► Эстет! И глазу рисуется изящный юноша, породистыми пальцами небрежно оставляющий на бумаге сонеты изысканной любви.
А Чехов? «Пошла, чтобы ты издохла! — крикнул он. — Прокля-та-я!»
Поэт! И сейчас же перед нами вырисовывается выпятившая грудь фигура с благородным профилем Надсона, каждой складкой черного глухого сюртука кричащая, что разбит и поруган святой идеал.
А здесь: «После блинов осетровую уху ели, а после ухи куропаток с подливкой. Сметана, свежая икра, семга, тертый сыр. Так укомплектовались, что папаша мой тайком расстегнул пуговки на животе»…
Под стук топоров по вишневым садам распродали с аукциона вместе с гобеленами, с красной мебелью в стиле полутора дюжины Людовиков и гардероб изношенных слов.
Сколько их!
«Любовь», «дружба», «правда», «порядочность» болтались, истрепанные на вешалках. Кто же решится опять напялить на себя эти кринолины вымирающих бабушек.
И вот Чехов внес в литературу грубые имена грубых вещей…
Но там он столкнул две разные эстетики — старую и новую. Чужую — и свою. А тут! Понятно было бы, если б это грубое, неэстетичное «пучит» было противопоставлено поэтике той «Птички божьей» («Слог изыскан, как борзая, сконапель ля поэзи»), которую он отхлестал в знаменитой своей сатире. Но тут ведь это уродливое «пучит» взрывает не чью-нибудь, не чужую, а его собственную поэтическую ткань!

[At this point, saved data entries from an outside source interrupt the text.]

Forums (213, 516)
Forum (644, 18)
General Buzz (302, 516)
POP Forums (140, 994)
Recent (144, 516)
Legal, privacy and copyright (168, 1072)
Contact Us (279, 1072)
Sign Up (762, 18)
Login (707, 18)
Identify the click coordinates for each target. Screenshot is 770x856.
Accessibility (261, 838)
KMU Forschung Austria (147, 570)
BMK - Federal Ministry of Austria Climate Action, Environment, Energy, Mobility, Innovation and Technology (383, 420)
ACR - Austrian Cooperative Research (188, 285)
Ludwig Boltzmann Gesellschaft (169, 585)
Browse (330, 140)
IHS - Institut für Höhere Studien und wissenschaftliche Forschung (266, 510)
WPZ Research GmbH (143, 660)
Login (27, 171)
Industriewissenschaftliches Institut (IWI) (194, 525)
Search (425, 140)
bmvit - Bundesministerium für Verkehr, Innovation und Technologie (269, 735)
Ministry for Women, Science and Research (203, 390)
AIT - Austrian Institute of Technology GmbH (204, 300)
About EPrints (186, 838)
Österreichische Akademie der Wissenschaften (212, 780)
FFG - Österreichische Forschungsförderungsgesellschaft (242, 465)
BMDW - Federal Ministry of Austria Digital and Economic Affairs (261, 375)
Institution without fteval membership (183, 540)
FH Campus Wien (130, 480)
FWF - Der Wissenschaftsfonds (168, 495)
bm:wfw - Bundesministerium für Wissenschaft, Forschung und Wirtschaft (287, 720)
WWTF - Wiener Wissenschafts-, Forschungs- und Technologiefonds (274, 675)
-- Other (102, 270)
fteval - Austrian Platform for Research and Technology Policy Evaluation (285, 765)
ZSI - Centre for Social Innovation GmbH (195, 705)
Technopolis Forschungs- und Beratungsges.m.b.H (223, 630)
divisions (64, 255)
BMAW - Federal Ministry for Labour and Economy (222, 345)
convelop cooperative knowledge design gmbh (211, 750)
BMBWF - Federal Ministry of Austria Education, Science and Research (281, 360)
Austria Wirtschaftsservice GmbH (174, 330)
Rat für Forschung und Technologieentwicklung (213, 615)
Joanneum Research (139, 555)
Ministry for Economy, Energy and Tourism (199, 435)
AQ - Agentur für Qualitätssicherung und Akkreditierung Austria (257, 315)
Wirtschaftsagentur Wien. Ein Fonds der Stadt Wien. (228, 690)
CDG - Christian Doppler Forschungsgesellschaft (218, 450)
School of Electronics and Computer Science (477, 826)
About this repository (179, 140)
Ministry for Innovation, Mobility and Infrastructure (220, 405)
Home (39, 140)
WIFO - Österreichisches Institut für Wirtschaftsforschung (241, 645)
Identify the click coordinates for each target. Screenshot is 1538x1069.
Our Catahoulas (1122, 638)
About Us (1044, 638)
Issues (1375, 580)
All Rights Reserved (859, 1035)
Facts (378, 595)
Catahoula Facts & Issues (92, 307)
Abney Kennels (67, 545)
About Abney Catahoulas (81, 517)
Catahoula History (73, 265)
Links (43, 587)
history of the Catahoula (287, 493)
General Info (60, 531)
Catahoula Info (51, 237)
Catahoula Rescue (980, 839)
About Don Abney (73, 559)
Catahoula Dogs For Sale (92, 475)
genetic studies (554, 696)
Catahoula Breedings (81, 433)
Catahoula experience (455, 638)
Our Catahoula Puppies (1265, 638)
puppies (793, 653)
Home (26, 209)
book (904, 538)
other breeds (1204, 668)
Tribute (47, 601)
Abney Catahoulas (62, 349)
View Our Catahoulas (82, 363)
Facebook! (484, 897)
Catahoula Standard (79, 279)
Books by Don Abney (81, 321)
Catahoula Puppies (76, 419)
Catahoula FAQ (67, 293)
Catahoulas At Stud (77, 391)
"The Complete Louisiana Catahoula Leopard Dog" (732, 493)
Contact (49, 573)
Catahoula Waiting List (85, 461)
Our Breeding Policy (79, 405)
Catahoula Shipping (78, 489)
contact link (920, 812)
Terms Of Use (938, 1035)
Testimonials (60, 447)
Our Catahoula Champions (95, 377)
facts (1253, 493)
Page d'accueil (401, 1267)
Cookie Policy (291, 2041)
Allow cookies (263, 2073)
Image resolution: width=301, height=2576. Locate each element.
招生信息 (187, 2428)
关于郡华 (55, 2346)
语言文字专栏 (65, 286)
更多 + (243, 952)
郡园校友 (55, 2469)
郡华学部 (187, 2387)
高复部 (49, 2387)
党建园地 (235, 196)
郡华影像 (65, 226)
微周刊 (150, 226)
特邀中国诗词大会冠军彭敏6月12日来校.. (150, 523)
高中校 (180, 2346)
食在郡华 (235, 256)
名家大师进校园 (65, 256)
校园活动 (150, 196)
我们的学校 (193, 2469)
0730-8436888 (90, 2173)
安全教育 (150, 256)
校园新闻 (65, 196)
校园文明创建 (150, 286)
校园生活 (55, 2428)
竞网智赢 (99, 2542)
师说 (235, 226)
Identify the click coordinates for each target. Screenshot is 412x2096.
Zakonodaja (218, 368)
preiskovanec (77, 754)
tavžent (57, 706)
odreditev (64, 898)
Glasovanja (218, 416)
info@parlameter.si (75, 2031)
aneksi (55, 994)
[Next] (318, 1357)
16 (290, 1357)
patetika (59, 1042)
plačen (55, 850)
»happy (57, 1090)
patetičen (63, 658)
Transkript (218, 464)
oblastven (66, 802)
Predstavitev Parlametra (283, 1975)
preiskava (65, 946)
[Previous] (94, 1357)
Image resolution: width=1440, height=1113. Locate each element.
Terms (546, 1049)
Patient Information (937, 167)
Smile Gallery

Нет, тут не только стыдливость, не только боязнь «раскваситься сентиментальностью», и не только эпатажный перехлест в привычном глумлении над истлевшими в нафталине «поэтизмами».
Тут что-то другое.
В ранней своей футуристической юности, в 1915 году, он написал (и напечатал) статью — «О разных Маяковских».
Начиналась она так:
►
Я — нахал, для которого высшее удовольствие ввалиться, напялив желтую кофту, в сборище людей, благородно берегущих под чинными сюртуками, фраками и пиджаками скромность и приличие.
Я — циник, от одного взгляда которого на платье у оглядываемых остаются сальные пятна величиной приблизительно в десертную тарелку.
Я — извозчик, которого стоит впустить в гостиную, — и воздух, как тяжелыми топорами, занавесят словища этой мало приспособленной к салонной диалектике профессии…
Я — …
Так вот, господа пишущие и говорящие и пишущие обо мне, надеюсь, после такого признания вам уже незачем доказывать ни в публичных диспутах, ни в проникновенных статьях высокообразованной критики, что я так мало привлекателен…
Желая еще больше укрепить уверенность в справедливости моих слов прошу внимательно изучить прилагаемую при этой статье фотографическую карточку: микроцефала с низким и узким лбом слабо украшает пара тусклых вылинявших глаз…
Завершался этот малопривлекательный автопортрет такой неожиданной просьбой:
►…Пожалуйста, изругав нахала, циника, извозчика двадцати двух лет, прочтите совершенно незнакомого поэта Вл. Маяковского.